Anti-tubercular drug not given in liver disease is ?
Isoniazid is known to cause hepatotoxicity, especially in patients with pre-existing liver disease. It's metabolized in the liver via the cytochrome P450 system, and its metabolites can lead to hepatitis. So patients with chronic liver disease or elevated LFTs are usually advised to avoid isoniazid. However, in some cases, if the risk of TB is high, they might use it with caution and monitor LFTs. But the question is about which one is not given in liver disease. So the answer is probably isoniazid. Let me check the options again. The user didn't provide options, but the correct answer is likely isoniazid. Wait, but some sources say that rifampin is also hepatotoxic. So why is isoniazid the answer here? Maybe the question is about absolute contraindication. Isoniazid is more commonly associated with severe hepatotoxicity, especially in alcoholics or those with viral hepatitis. Rifampin is more of a caution rather than absolute contraindication. So the answer is isoniazid. Alright, let's structure the explanation with that in mind.
**Core Concept**
This question assesses knowledge of hepatotoxicity profiles of first-line anti-tubercular drugs. **Isoniazid** is contraindicated in severe liver disease due to its metabolism via the cytochrome P450 system, producing toxic metabolites that cause idiosyncratic hepatitis.
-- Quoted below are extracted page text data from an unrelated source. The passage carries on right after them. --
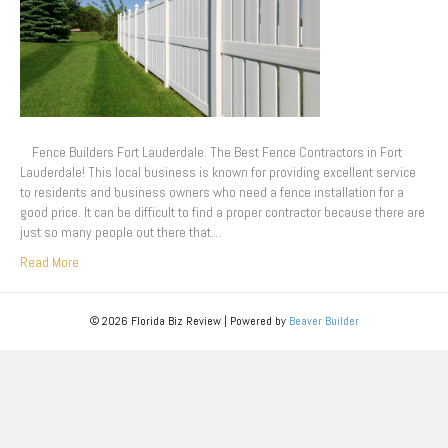
Fence Builders Fort Lauderdale. The Best Fence Contractors in Fort
Lauderdale! This local business is known for providing excellent service
to residents and business owners who need a fence installation for a
good price. It can be difficult to find a proper contractor because there are
just so many people out there that…
Read More
© 2026 Florida Biz Review
|
Powered by
Beaver Builder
**Why the Correct Answer is Right**
**Isoniazid** is metabolized in the liver by the **CYP2E1** enzyme, generating **acetylisoniazid** and **hydrazine**, which can directly damage hepatocytes. Patients with pre-existing liver disease (e.g., chronic hepatitis, cirrhosis) or elevated baseline liver enzymes are at heightened risk of severe, sometimes fatal, hepatotoxicity. Absolute contraindications include active liver disease or a history of isoniazid-induced hepatitis.
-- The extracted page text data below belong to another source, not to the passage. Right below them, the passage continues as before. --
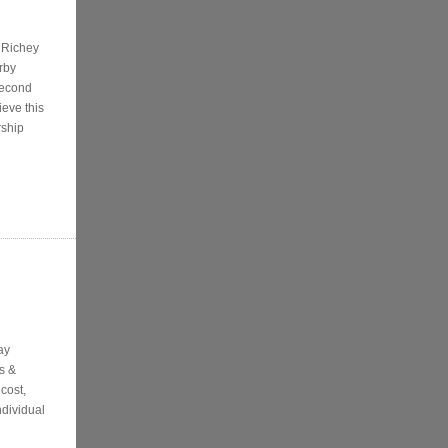
t Richey
rby
second
ieve this
rship
ay
s &
cost,
ndividual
**Why Each Wrong Option is Incorrect**
**Option A:** *Rifampin* causes dose-dependent hepatotoxicity but is not absolutely contraindicated in mild-to-moderate liver disease with close monitoring.
**Option B:** *Pyrazinamide* is associated with hyperuricemia and dose-dependent hepatotoxicity but is not categorically avoided in liver disease.
**Option C:** *Ethambutol* lacks hepatic metabolism and is safe in liver disease, though its optic neuropathy risk is unrelated to liver function.